WHAT YOU SHOULD DO – No pictures, please: print exactly the lines from the one that contains "n viele Jahre halten und" through the last line of the listing.

•••••

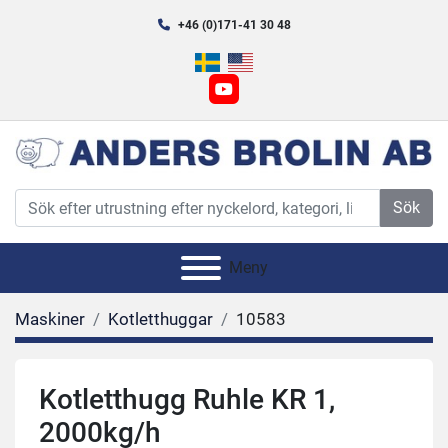
+46 (0)171-41 30 48
youtube
Sök
Meny
Maskiner
Kotletthuggar
10583
Kotletthugg Ruhle KR 1,
2000kg/h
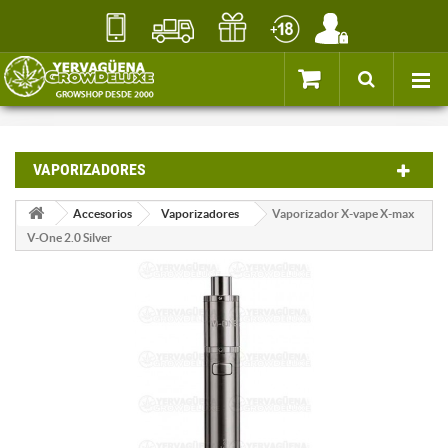
VAPORIZADORES
Accesorios
Vaporizadores
Vaporizador X-vape X-max
V-One 2.0 Silver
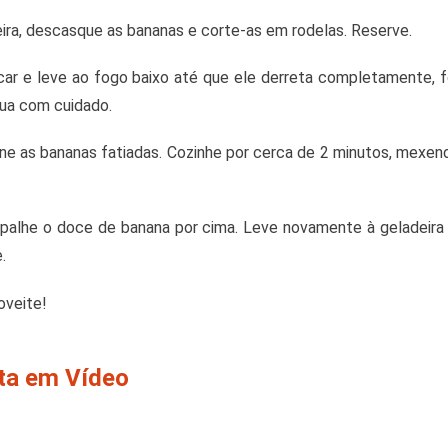
ira, descasque as bananas e corte-as em rodelas. Reserve.
car e leve ao fogo baixo até que ele derreta completamente,
gua com cuidado.
one as bananas fatiadas. Cozinhe por cerca de 2 minutos, mexe
spalhe o doce de banana por cima. Leve novamente à geladeira
.
oveite!
ita em Vídeo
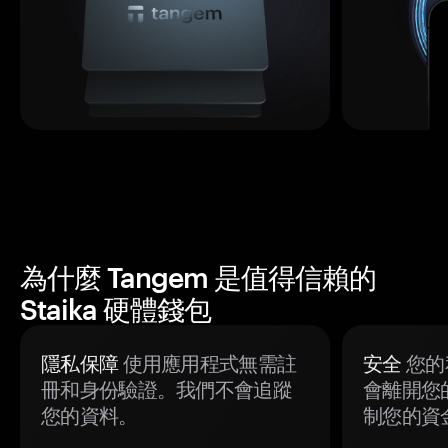
為什麼 Tangem 是值得信賴的
Staika 硬體錢包
隱私保障
使用應用程式無需註
安全
您的
冊和身份驗證。我們不會追蹤
會離開您
您的資料。
制您的資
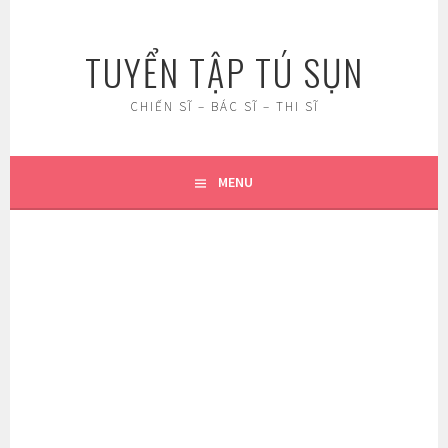
Skip
to
TUYỂN TẬP TÚ SỤN
content
CHIẾN SĨ – BÁC SĨ – THI SĨ
MENU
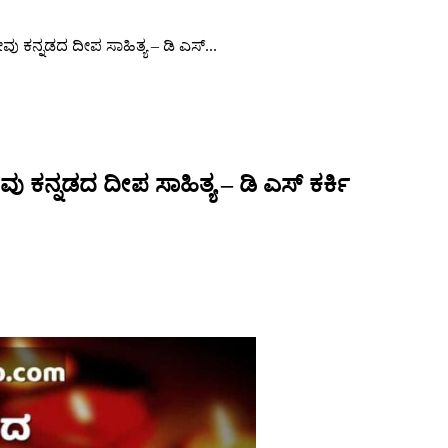
ು ಕನ್ನಡದ ದೀಪ ಸಾಹಿತ್ಯ – ಡಿ ಎಸ್...
 ಕನ್ನಡದ ದೀಪ ಸಾಹಿತ್ಯ – ಡಿ ಎಸ್ ಕರ್ಕಿ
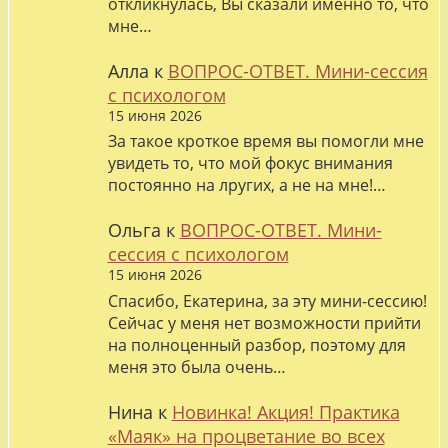
откликнулась, Вы сказали именно то, что
мне…
Алла
к
ВОПРОС-ОТВЕТ. Мини-сессия
с психологом
15 июня 2026
За такое кроткое время вы помогли мне
увидеть то, что мой фокус внимания
постоянно на лругих, а не на мне!…
Ольга
к
ВОПРОС-ОТВЕТ. Мини-
сессия с психологом
15 июня 2026
Спасибо, Екатерина, за эту мини-сессию!
Сейчас у меня нет возможности прийти
на полноценный разбор, поэтому для
меня это была очень…
Нина
к
Новинка! Акция! Практика
«Маяк» на процветание во всех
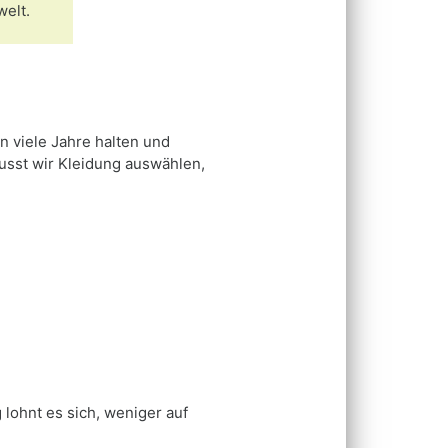
welt.
n viele Jahre halten und
wusst wir Kleidung auswählen,
 lohnt es sich, weniger auf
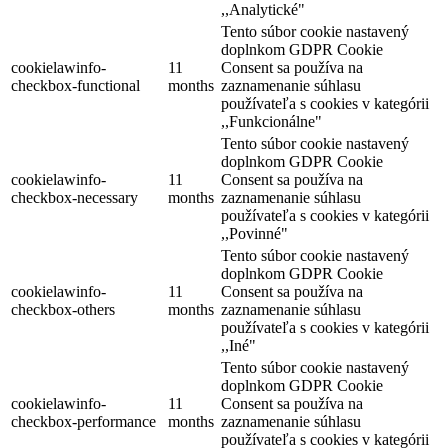
,,Analytické"
Tento súbor cookie nastavený
doplnkom GDPR Cookie
cookielawinfo-
11
Consent sa používa na
checkbox-functional
months
zaznamenanie súhlasu
používateľa s cookies v kategórii
,,Funkcionálne"
Tento súbor cookie nastavený
doplnkom GDPR Cookie
cookielawinfo-
11
Consent sa používa na
checkbox-necessary
months
zaznamenanie súhlasu
používateľa s cookies v kategórii
,,Povinné"
Tento súbor cookie nastavený
doplnkom GDPR Cookie
cookielawinfo-
11
Consent sa používa na
checkbox-others
months
zaznamenanie súhlasu
používateľa s cookies v kategórii
,,Iné"
Tento súbor cookie nastavený
doplnkom GDPR Cookie
cookielawinfo-
11
Consent sa používa na
checkbox-performance
months
zaznamenanie súhlasu
používateľa s cookies v kategórii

•••••

OUTPUT FOR THIS EXERCISE –
n viele Jahre halten und
wusst wir Kleidung auswählen,
 lohnt es sich, weniger auf
,,Analytické"
Tento súbor cookie nastavený
doplnkom GDPR Cookie
cookielawinfo-
11
Consent sa používa na
checkbox-functional
months
zaznamenanie súhlasu
používateľa s cookies v kategórii
,,Funkcionálne"
Tento súbor cookie nastavený
doplnkom GDPR Cookie
cookielawinfo-
11
Consent sa používa na
checkbox-necessary
months
zaznamenanie súhlasu
používateľa s cookies v kategórii
,,Povinné"
Tento súbor cookie nastavený
doplnkom GDPR Cookie
cookielawinfo-
11
Consent sa používa na
checkbox-others
months
zaznamenanie súhlasu
používateľa s cookies v kategórii
,,Iné"
Tento súbor cookie nastavený
doplnkom GDPR Cookie
cookielawinfo-
11
Consent sa používa na
checkbox-performance
months
zaznamenanie súhlasu
používateľa s cookies v kategórii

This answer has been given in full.